A second issue is that Religious Education is ever more under-resourced. There are too few teachers and the ever growing number of examinations leaves little time for other subjects. At the heart of this issue comes the question, What is Religious Education for? Answers depend on who you ask. Some faith schools aim to encourage young people to become practising members of a faith community. In other schools, RE is meant to develop a pupil’s spiritual, moral, and social development. The government wants RE to encourage social cohesion and Britishness and to warn of the dangers of extremism. RE specialists emphasis a theological and intellectual agenda requiring the same rigor as any other academic discipline.
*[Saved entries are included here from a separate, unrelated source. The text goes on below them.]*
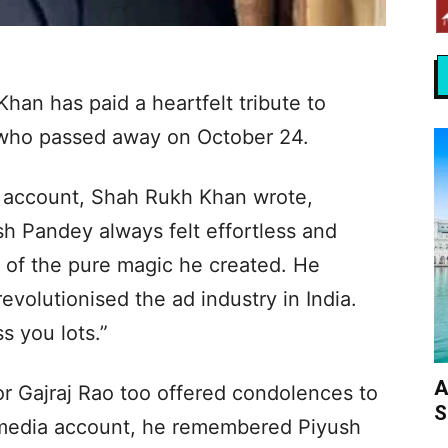
an has paid a heartfelt tribute to
 who passed away on October 24.
r, account, Shah Rukh Khan wrote,
h Pandey always felt effortless and
t of the pure magic he created. He
revolutionised the ad industry in India.
s you lots.”
A
tor Gajraj Rao too offered condolences to
S
l media account, he remembered Piyush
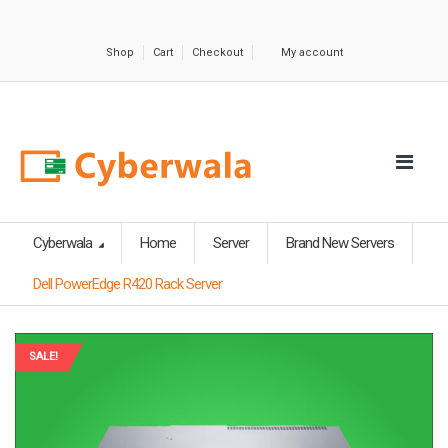
Shop
Cart
Checkout
My account
Cyberwala
Home
Server
Brand New Servers
Dell PowerEdge R420 Rack Server
SALE!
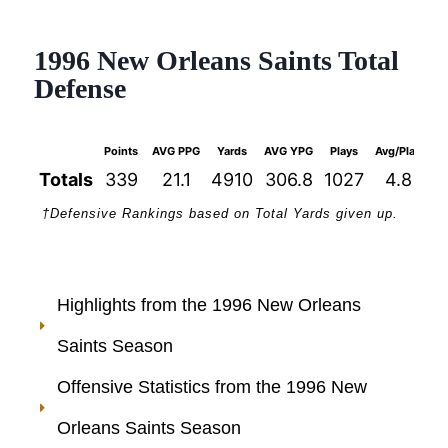
1996 New Orleans Saints Total
Defense
Points
AVG PPG
Yards
AVG YPG
Plays
Avg/Play
1s
Totals
339
21.1
4910
306.8
1027
4.8
†Defensive Rankings based on Total Yards given up.
Highlights from the 1996 New Orleans
Saints Season
Offensive Statistics from the 1996 New
Orleans Saints Season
Two recent 3FF reports survey these issues and how 3FF is tackling them. 3FF prefers the term ‘intercultural’ to ‘interfaith education.’ Many young people may not be much interested in practising the faith in which they grow up but even so are deeply influenced by the faith community in terms of food, clothes, or whom they may marry. Moreover, faith is only one aspect of a person’s identity. One woman, it is reported, described herself as “a mother of two, from North London, working as a nurse, a Hindu, and a huge Manchester United fan.”
The emphasis of 3FF workshops held in schools across the UK is, therefore, on how people live their lives rather than on studying texts. This enlivens religion and stops it being seen as ‘past,’ ‘other,’ or ‘exotic.’ “It is all about relationship building … not teaching from a book.” Teachers are trained, who then take it to their classes to teach.
Two skills workshops initiate new participants to 3FF’s programming – “The Art of Asking” and “The Art of Empathy.” They prepare students to meet people of another faith. Students learn that how a question is framed can show genuine interest or implied hostility.
“Encountering Faiths and Beliefs” allows students to hear short personal narratives from trained speakers of different faiths and to ask them questions, rather than debate. “You can argue about ideas, but a person who is telling her story is in a real and vulnerable situation.” “When you listen to an asylum seeker’s struggle to get to Britain, you feel differently about immigration.”
Yet another workshop, “Tools for Trialogue,” is aimed at older students. Speakers from different faiths relate texts to the discussion of contemporary issues, such as the Environment.
The 3FF reports emphasise that intercultural education is not just the responsibility of the RE teacher but should be part of the life of the school and involve the local community. Indeed, the goal should be that society as a whole moves beyond multiculturalism to interculturalism. The government’s response to extremism, however, may delay this process. As Stephen Shashoua, who has just retired as director of 3FF, warns, ‘”dialogue-based approaches are being replaced by top-down initiatives that prioritise values and assimilation. Intercultural education offers a more sustainable, humane and effective alternative.”
Listening and empathy, not lecturing will win hearts and minds.